After deeming Adams’s innovation a success, the Indiana Society for the Prevention of Tuberculosis in 1913 sponsored the first local classrooms following the FAS model. These were at the all-white Lucretia Mott IPS No. 3. Over subsequent years, accommodation was made for other public-school classrooms to follow the fresh-air principles. 

Three types of FAS’s existed, though only two of these were found in Indianapolis. One type, called the open-window classroom, used standard indoor classrooms but mandated that every window remain open. A variation, called the muslin-screen classroom, employed specially built screens of cloth, inserted in the lower half of windowpanes, in order to allow outdoor air penetration while reducing incoming wind, soot, and debris. The third type, which was not employed in Indianapolis, called for the entire school population to conduct education fully outdoors. All three approaches had no in-room heat source. During the winter months, the temperature of most rooms was 62–64 degrees Fahrenheit. In colder weather, hooded garments, called “Eskimo suits” by teachers and children, were made from surplus army blankets to keep participating children warm. Extending the fresh-air principles, some classes had a sleeping porch for the required 1 ½-hour rest period that the FAS model mandated for “infirm” children. 

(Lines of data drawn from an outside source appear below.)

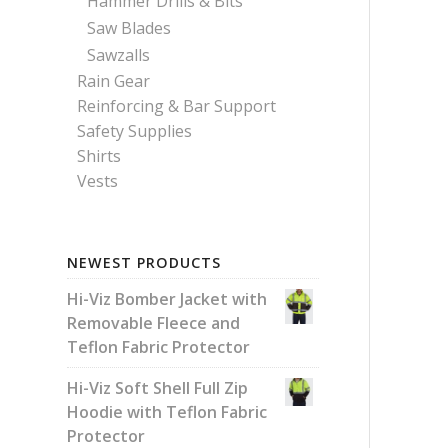
Hammer Drills & Bits
Saw Blades
Sawzalls
Rain Gear
Reinforcing & Bar Support
Safety Supplies
Shirts
Vests
NEWEST PRODUCTS
Hi-Viz Bomber Jacket with
Removable Fleece and
Teflon Fabric Protector
Hi-Viz Soft Shell Full Zip
Hoodie with Teflon Fabric
Protector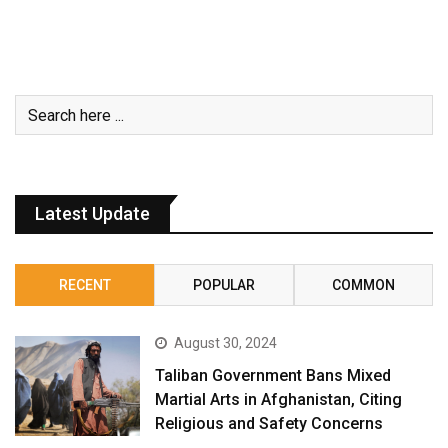
Latest Update
RECENT
POPULAR
COMMON
August 30, 2024
Taliban Government Bans Mixed
Martial Arts in Afghanistan, Citing
Religious and Safety Concerns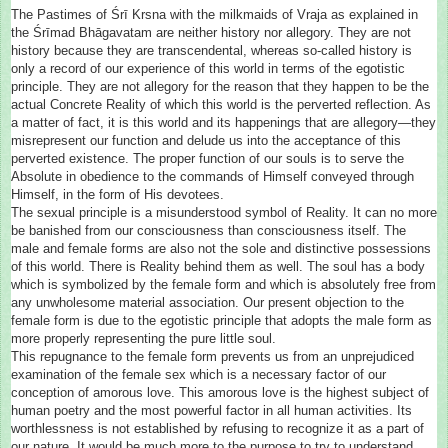
The Pastimes of Śrī Krsna with the milkmaids of Vraja as explained in
the Śrīmad Bhāgavatam are neither history nor allegory. They are not
history because they are transcendental, whereas so-called history is
only a record of our experience of this world in terms of the egotistic
principle. They are not allegory for the reason that they happen to be the
actual Concrete Reality of which this world
is the perverted reflection. As
a matter of fact, it is this world and its happenings that are allegory—they
misrepresent our function and delude us into the acceptance of this
perverted existence. The proper function of our souls is to serve the
Absolute in obedience to the commands of Himself conveyed through
Himself, in the form of His devotees.
The sexual principle is a misunderstood symbol of Reality. It can no more
be banished from our consciousness than consciousness itself. The
male and female forms are also not the sole and distinctive possessions
of this world. There is Reality behind them as well. The soul has a body
which is symbolized by the female form and which is absolutely free from
any unwholesome material association. Our present objection to the
female form is due to the egotistic principle that adopts the male form as
more properly representing the pure little soul.
This repugnance to the female form prevents us from an unprejudiced
examination of the female sex which is a necessary factor of our
conception of amorous love. This amorous love is the highest subject of
human poetry and the most powerful factor in all human activities. Its
worthlessness is not established by refusing to recognize it as a part of
our nature. It would be much more to the purpose to try to understand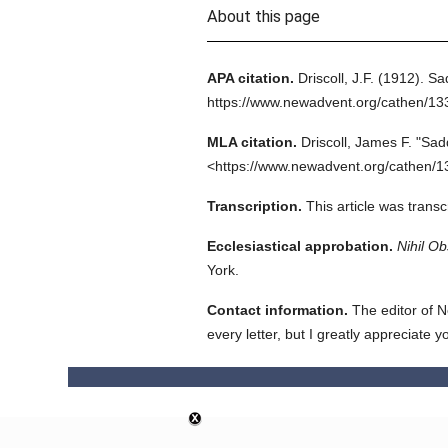
About this page
APA citation.
Driscoll, J.F.
(1912).
Sa
https://www.newadvent.org/cathen/1
MLA citation.
Driscoll, James F.
"Sad
<https://www.newadvent.org/cathen/1
Transcription.
This article was trans
Ecclesiastical approbation.
Nihil Ob
York.
Contact information.
The editor of N
every letter, but I greatly appreciate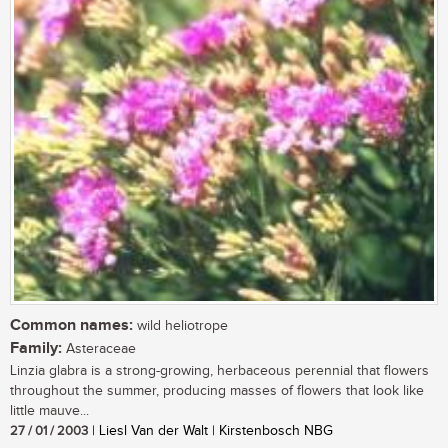
Common names:
wild heliotrope
Family:
Asteraceae
Linzia glabra is a strong-growing, herbaceous perennial that flowers
throughout the summer, producing masses of flowers that look like
little mauve...
27 / 01 / 2003
| Liesl Van der Walt | Kirstenbosch NBG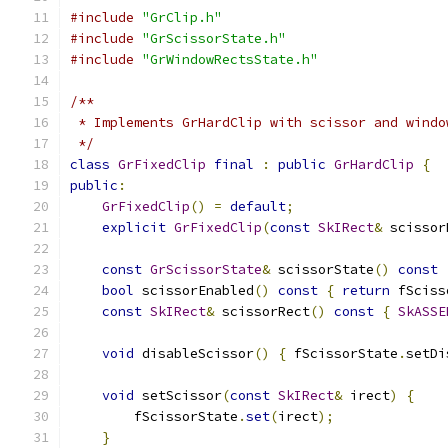
#include
"GrClip.h"
#include
"GrScissorState.h"
#include
"GrWindowRectsState.h"
/**
 * Implements GrHardClip with scissor and windo
 */
class
GrFixedClip
final
:
public
GrHardClip
{
public
:
GrFixedClip
()
=
default
;
explicit
GrFixedClip
(
const
SkIRect
&
 scissor
const
GrScissorState
&
 scissorState
()
const
bool
 scissorEnabled
()
const
{
return
 fSciss
const
SkIRect
&
 scissorRect
()
const
{
SkASSE
void
 disableScissor
()
{
 fScissorState
.
setDi
void
 setScissor
(
const
SkIRect
&
 irect
)
{
        fScissorState
.
set
(
irect
);
}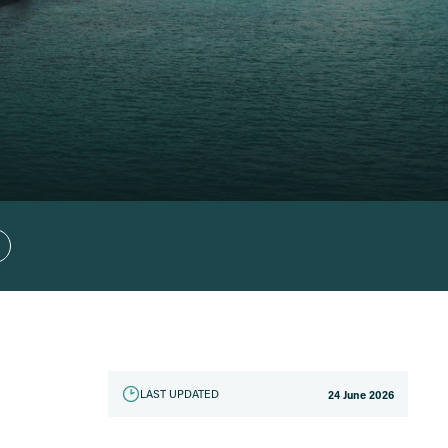
LAST UPDATED
24 June 2026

FAS classrooms in Indianapolis, each with a capacity of 20–30 children at maximum, were populated with students who were considered at risk of developing tuberculosis due to existing conditions such as anemia, undernourishment, or possible exposure to the disease at home. Healthy children or ones with other kinds of infections were not eligible for enrollment. The approach’s success rate was measured not only by improvements in participating children’s health but also in their academic growth. Children were regularly weighed to measure the effectiveness of nutritious meals and snacks. Since many of the students were from poor families, the cost of meals was often borne by charitable organizations. In determining eligibility for fresh-air classrooms, the district categorized students as medically “normal,” “subnormal,” or “anemic,” with the special classrooms generally (though not exclusively) reserved for the students in the latter two groups. 

Indianapolis’s lone example of an entire school, rather than a few dedicated classrooms, using the FAS model was the all-white IPS No. 74, opened in October 1914. Founded with the encouragement of Indianapolis physician Theodore Potter, it was located in the Woodruff Place neighborhood on the grounds of Arsenal Technical High School (formerly the US Arsenal). Called the Holliday Outing School, it began operations near the high school gymnasium in a former training shop, referred to as “the shack,” with room for 25 children. The school was moved to the northeast corner of the high school grounds and renamed the Theodore Potter Fresh Air School in 1924 after a new building was erected with a capacity for 120 students. 

A young child stands in the tree-filled yard in front of a large house.
Theodore Potter Fresh Air School, 1929 Credit: Indiana Historical Society View Source

In 1917, two more fresh-air schoolrooms, using either the open-window or muslin-screen concept, opened in Indianapolis: one at the all-white Robert Dale Owen IPS No. 12, and one for African American children at IPS No. 24, the William D. McCoy School. By 1929, two more schools opened using fresh-air schoolrooms: the Nebraska Cropsey Open Air School No. 22 and the John Hope Open Air School No. 26. During this period, the Indianapolis Public Schools were rigidly segregated by race, and the fresh-air teaching locations followed this pattern, with all of these schools and classrooms reserved for whites except those at IPS Nos. 24 and 26. 

By World War II, the need for Fresh Air Schools significantly decreased due mainly to the development of early antibiotics such as isoniazid that could treat and prevent tuberculosis. Furthermore, education policy shifted from the open-air model to modern buildings with temperature-controlled classrooms. Even so, Theodore Potter IPS No. 74 continued as a fresh-air school into the 1950s.